The Discreet Bourgeois

Possessed by an urgency to make sure all this stuff I love doesn't just disappear


Leave a comment

The Last Ten Films I’ve Seen

  1. Shadows of Forgotten Ancestors (Sergei Paradjanov)
  2. The Hard Way (Victor Sherman)
  3. Ashik Kerib (Sergei Paradjanov)
  4. Older Brother, Younger Sister (Mikio Naruse)
  5. Early Summer (Yasujiro Ozu)
  6. The Rising of the Moon (John Ford)
  7. The Music Room  (Satyajit Ray)
  8. Searching For Sugarman (Malik Bendjelloul)
  9. Made In USA (Jean-Luc Godard)
  10. The Man With The Golden Arm (Otto Preminger)

 

The more I see of Ozu, the more I am amazed at how much is done with so little. All his films have such a placid surface and seem to be depicting only the most mundane of matters. Imperceptibly, but inevitably, there is a climax that is emotionally overwhelming. It seems to come from nowhere, but it has been brewing the whole time. Kurosawa’s oft-quoted description of Mikio Naruse’s films could certainly apply to Ozu’s as well: They are “a great river with a calm surface and a raging current in its depths”

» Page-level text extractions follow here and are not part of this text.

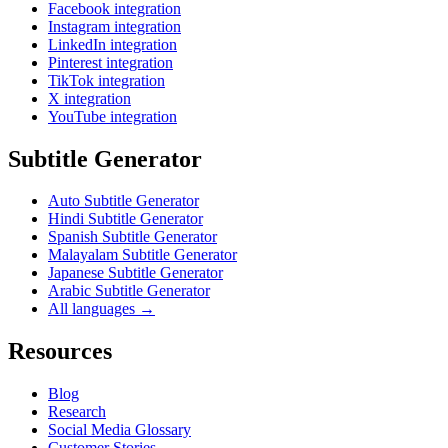
Facebook integration
Instagram integration
LinkedIn integration
Pinterest integration
TikTok integration
X integration
YouTube integration
Subtitle Generator
Auto Subtitle Generator
Hindi Subtitle Generator
Spanish Subtitle Generator
Malayalam Subtitle Generator
Japanese Subtitle Generator
Arabic Subtitle Generator
All languages →
Resources
Blog
Research
Social Media Glossary
Customer Stories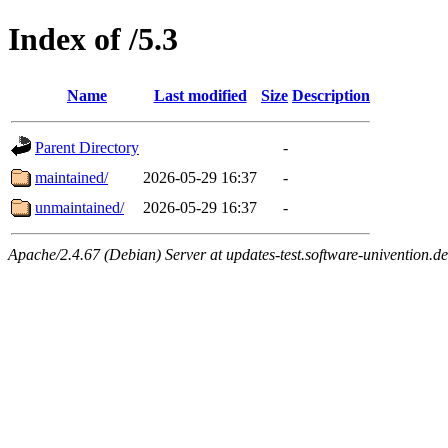
Index of /5.3
Name
Last modified
Size
Description
Parent Directory
-
maintained/
2026-05-29 16:37
-
unmaintained/
2026-05-29 16:37
-
Apache/2.4.67 (Debian) Server at updates-test.software-univention.d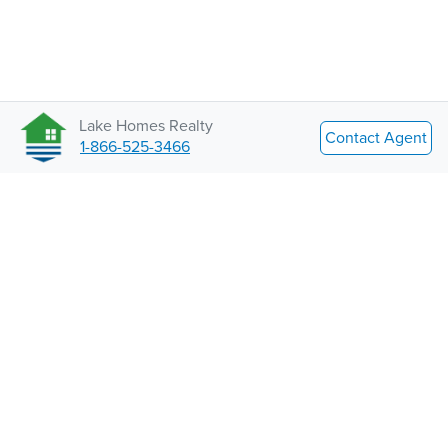
Lake Homes Realty
Contact Agent
1-866-525-3466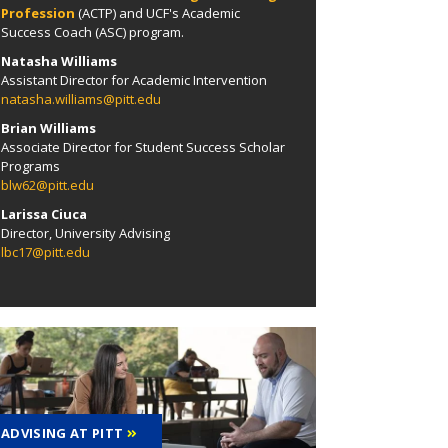
Profession
(ACTP) and
UCF's Academic
Success Coach (ASC) program.
Natasha Williams
Assistant Director for Academic Intervention
natasha.williams@pitt.edu
Brian Williams
Associate Director for Student Success Scholar
Programs
blw62@pitt.edu
Larissa Ciuca
Director, University Advising
lbc17@pitt.edu
ADVISING AT PITT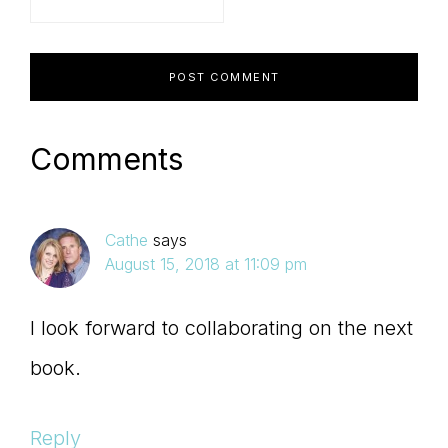
Comments
Cathe
says
August 15, 2018 at 11:09 pm
I look forward to collaborating on the next
book.
Reply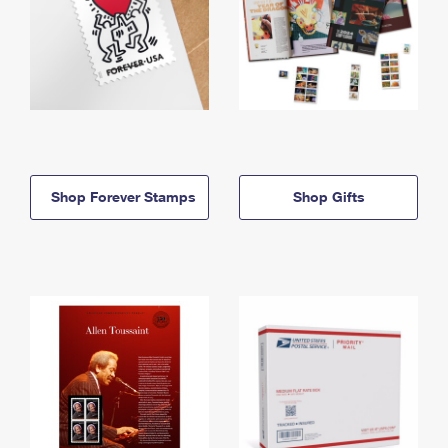
Shop Forever Stamps
Shop Gifts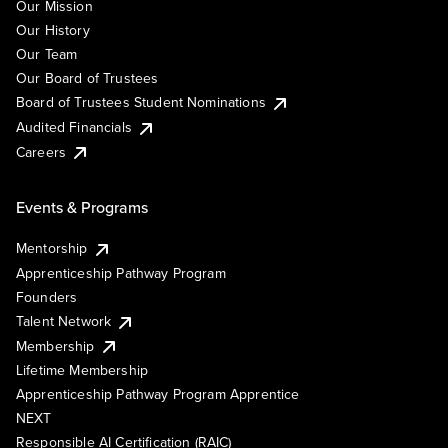
Our Mission
Our History
Our Team
Our Board of Trustees
Board of Trustees Student Nominations
Audited Financials
Careers
Events & Programs
Mentorship
Apprenticeship Pathway Program
Founders
Talent Network
Membership
Lifetime Membership
Apprenticeship Pathway Program Apprentice
NEXT
Responsible AI Certification (RAIC)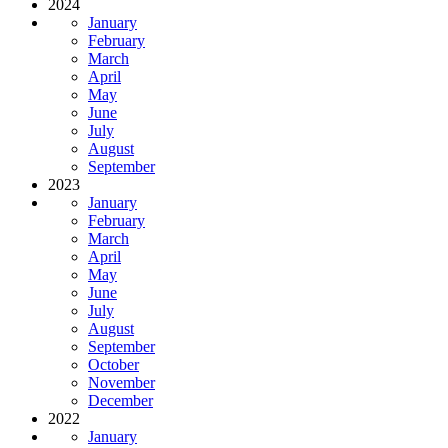
2024
January
February
March
April
May
June
July
August
September
2023
January
February
March
April
May
June
July
August
September
October
November
December
2022
January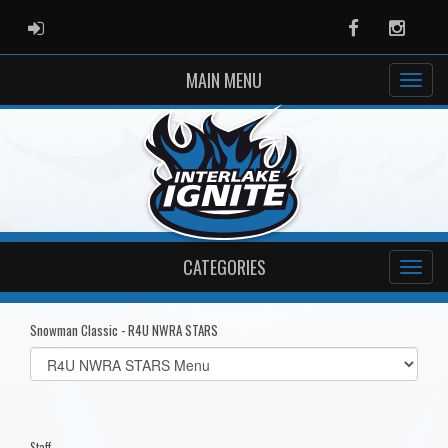
ADMIN LOGIN
Facebook
Instag
MAIN MENU
CATEGORIES
Snowman Classic - R4U NWRA STARS
Select
list(select
one):
Staff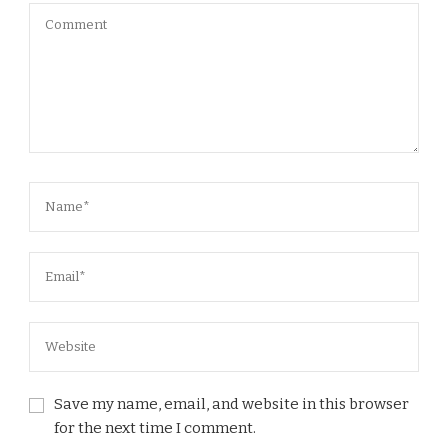
Save my name, email, and website in this browser
for the next time I comment.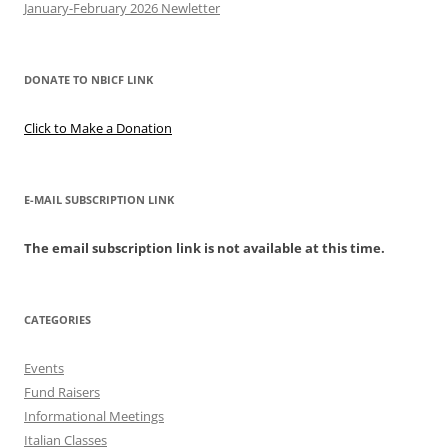
January-February 2026 Newletter
DONATE TO NBICF LINK
Click to Make a Donation
E-MAIL SUBSCRIPTION LINK
The email subscription link is not available at this time.
CATEGORIES
Events
Fund Raisers
Informational Meetings
Italian Classes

The late, great Donald Richie provided the commentary on the Criterion edition of Early Summer.  He remarks on the great stylistic similarities between Ozu’s work and the novels of Jane Austen and the films of Robert Bresson, neither of which he knew. All three artists depicted the smallest things of life, with a seeming detachment, but which is actuality a God’s-eye view of the human condition.